Thursday, September 18, 2014
A Tale of Two Incentives (with side notes on Welsh accents and the power of labels)
In early August, the Tennessee Court of Appeals decided a case of first impression, Torres v. Precision Industries, et al., No. W2014-00032-COA-R3-CV (Tenn. Ct. App. Aug. 5, 2014), examining whether an undocumented worker can state a common law claim for wrongful discharge after being fired in retaliation for filing a workers’ compensation claim.
This is the most recent round in a long-running debate in both state and federal courts about the ability of undocumented workers to make claims under labor and employment law and then, if they win, to collect damages. Of interest to me are the assumptions that judges make about the incentives that their decisions in the labor/ employment arena – to recognize or deny a right, or to allow or disallow a backpay award – will create in the immigration arena.
There are two possible incentives that courts have explored. On the one hand, if undocumented workers are allowed to make labor and employment claims and collect damages on the same terms as their documented co-workers, then more people will be enticed to migrate to the United States and obtain jobs without authorization. In this view, denying rights and remedies will reduce undocumented immigration. On the other hand, if undocumented workers are less protected by labor and employment law, then unscrupulous employers will be incentivized to hire more undocumented workers precisely because their lack of rights will make them more pliable and cheaper to employ. In this view, denying rights and remedies will increase undocumented immigration.
Perhaps the most famous enunciation of these two views came in the 2002 Supreme Court case, Hoffman Plastic Compounds v. NLRB, where the Rehnquist-led majority took the former view and the Breyer-led dissenters took the latter.
The Tennessee Appeals Court has now weighed in on the side of the Hoffman dissenters, holding that “[W]e find that depriving unauthorized aliens of an avenue to bring a retaliatory discharge claim could potentially increase the incentive of employers to hire illegal workers that they could terminate if a workers' compensation claim was filed. . . It also decreases the burden on employers to provide and maintain a safe workplace, if an employer can easily escape paying workers' compensation for an injury by firing an unauthorized alien employee without consequence.”

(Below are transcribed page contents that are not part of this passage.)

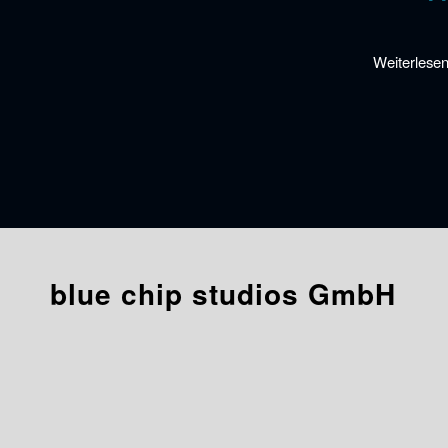
Weiterlese
blue chip studios GmbH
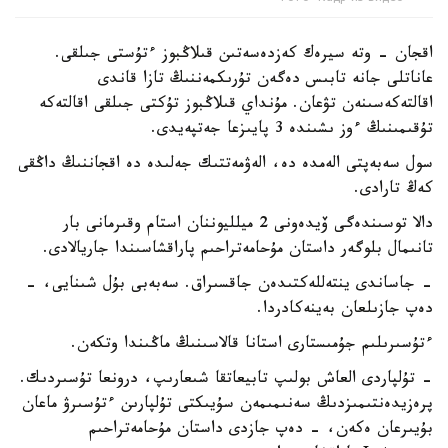
اقجان - وتە سيرەك كەزدەسەتىن قىلاڭبوز ءتۇستى جىلقى.
عاناتلى جانە تابىس دەگەن تۇرىكمەننىڭ تازا قاندى
اقالتەكەسىنەن تۋعان. مۇنداي قىلاڭبوز تۇكتى جىلقى اقالتەكە
تۇقىمىنىڭ ءوز ىشىندە 3 پايىزعا جەتپەيدى.
سول سەبەپتى الەمدە دە، الەۋمەتتىك جەلىدە دە اقجاننىڭ داڭقى
كەڭ تارادى.
دالا توسىندەگى ۆيدەونى 2 ميلليوننان استام وقىرمانى بار
تانىمال بلوگەر داستان مۇحامەتراحىم پاراقشاسىندا جاريالادى.
- جاساندى ينتەللەكتىدەن جاقسىراق. سەبەبى بۇل شىنايى، -
دەپ جازىلعان بەينەكادردا.
ءتۇسىرىلىم جۇمىستارى استانا قالاسىنىڭ ماڭىندا وتكەن.
- تۇلپاردى العاش بولىپ تابيعاتقا شىعارىپ، درونعا تۇسىردىك.
پرەزيدەنتىمىزدىڭ سەنىمىمەن سۇيىكتى تۇلپارىن ءتۇسىرۋ ماعان
بۇيىرعان ەكەن، - دەپ جازدى داستان مۇحامەتراحىم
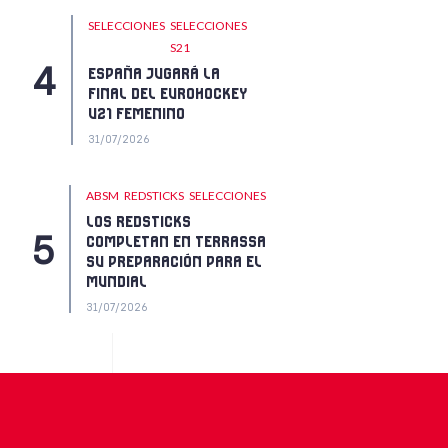
SELECCIONES
SELECCIONES
S21
ESPAÑA JUGARÁ LA
FINAL DEL EUROHOCKEY
U21 FEMENINO
31/07/2026
ABSM
REDSTICKS
SELECCIONES
LOS REDSTICKS
COMPLETAN EN TERRASSA
SU PREPARACIÓN PARA EL
MUNDIAL
31/07/2026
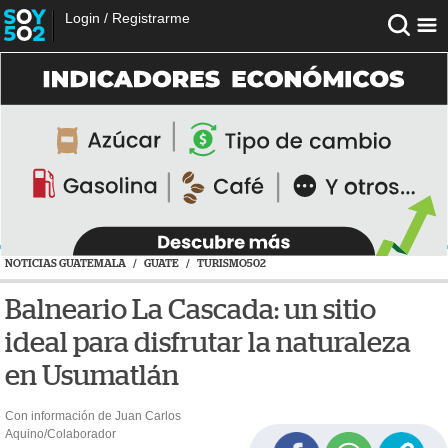
Login
/
Registrarme
NOTICIAS GUATEMALA
/
GUATE
/
TURISMO502
Balneario La Cascada: un sitio
ideal para disfrutar la naturaleza
en Usumatlán
Con información de Juan Carlos
Aquino/Colaborador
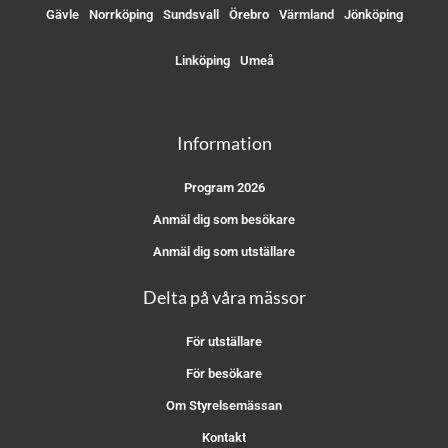
Gävle
Norrköping
Sundsvall
Örebro
Värmland
Jönköping
Linköping
Umeå
Information
Program 2026
Anmäl dig som besökare
Anmäl dig som utställare
Delta på våra mässor
För utställare
För besökare
Om Styrelsemässan
Kontakt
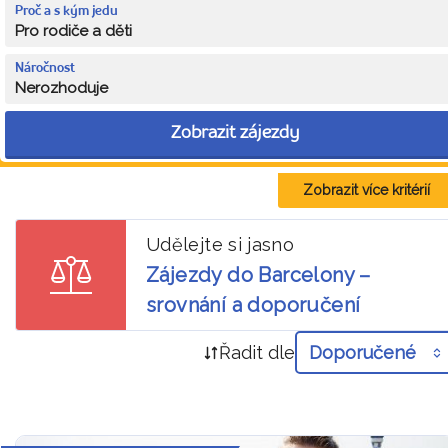
Proč a s kým jedu
Pro rodiče a děti
Náročnost
Nerozhoduje
Zobrazit zájezdy
Zobrazit více kritérií
Udělejte si jasno
Zájezdy do Barcelony –
srovnání a doporučení
Řadit dle
Doporučené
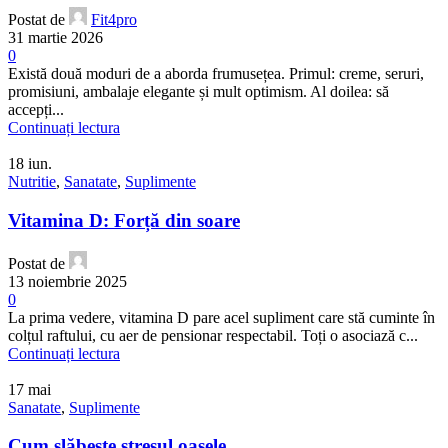
Postat de
Fit4pro
31 martie 2026
0
Există două moduri de a aborda frumusețea. Primul: creme, seruri,
promisiuni, ambalaje elegante și mult optimism. Al doilea: să
accepți...
Continuați lectura
18
iun.
Nutritie
,
Sanatate
,
Suplimente
Vitamina D: Forță din soare
Postat de
13 noiembrie 2025
0
La prima vedere, vitamina D pare acel supliment care stă cuminte în
colțul raftului, cu aer de pensionar respectabil. Toți o asociază c...
Continuați lectura
17
mai
Sanatate
,
Suplimente
Cum slăbește stresul oasele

I think that the Tennessee Appeals Court got it right. Though I would love to see some empirical research on which of these two views of workers' and employers' incentives is accurate, I find it hard to imagine that many migrants, when deciding whether to enter the United States and take work without authorization, even know about or consider the contours of their rights and remedies on the job. Also, I do not find it hard to believe that unscrupulous employers would seek out undocumented workers precisely because of their precarious legal status.
Now for the side notes:
The oral argument in the Torres case is available on the Appeals Court’s website. At the very end of the recording (around minute 31.33), one of the judges on the panel asks the plaintiff’s counsel, Steven Wilson, where he got his “nice accent.” Mr. Wilson answers, “Wales,” and some pleasant conversation ensues. It was perhaps not lost on everyone in the courtroom that immigration and immigrants were playing roles on various levels during the hearing – one wonders whether a different accent would have drawn the same comments, and how the presence of Mr. Wilson, with his accent as an obvious marker of his migrant status, influenced the judges' thinking.
And regarding labels and their power: Throughout the proceeding, Mr. Wilson refers to Mr. Torres as an “undocumented worker.” (Mr. Torres actually obtained a U visa in February 2013.) At the beginning of the defense lawyer’s argument (at around minute 14.40), he makes the seemingly tangential point that Mr. Torres should, in fact, be called an “illegal alien,” because that is the label used by Tennessee statutes and the state supreme court. Many commentators have noted the power (and inaccuracy and offensive nature) of this “illegal” label, but the defense strategy seems not to have worked in this instance, as the Torres opinion uses the terms “undocumented worker,” “unauthorized alien,” and “illegal alien” interchangeably, and ultimately sides with Mr. Torres, whatever his label.
(Thanks to my colleague Sue Willey for alerting me to the Torres case.)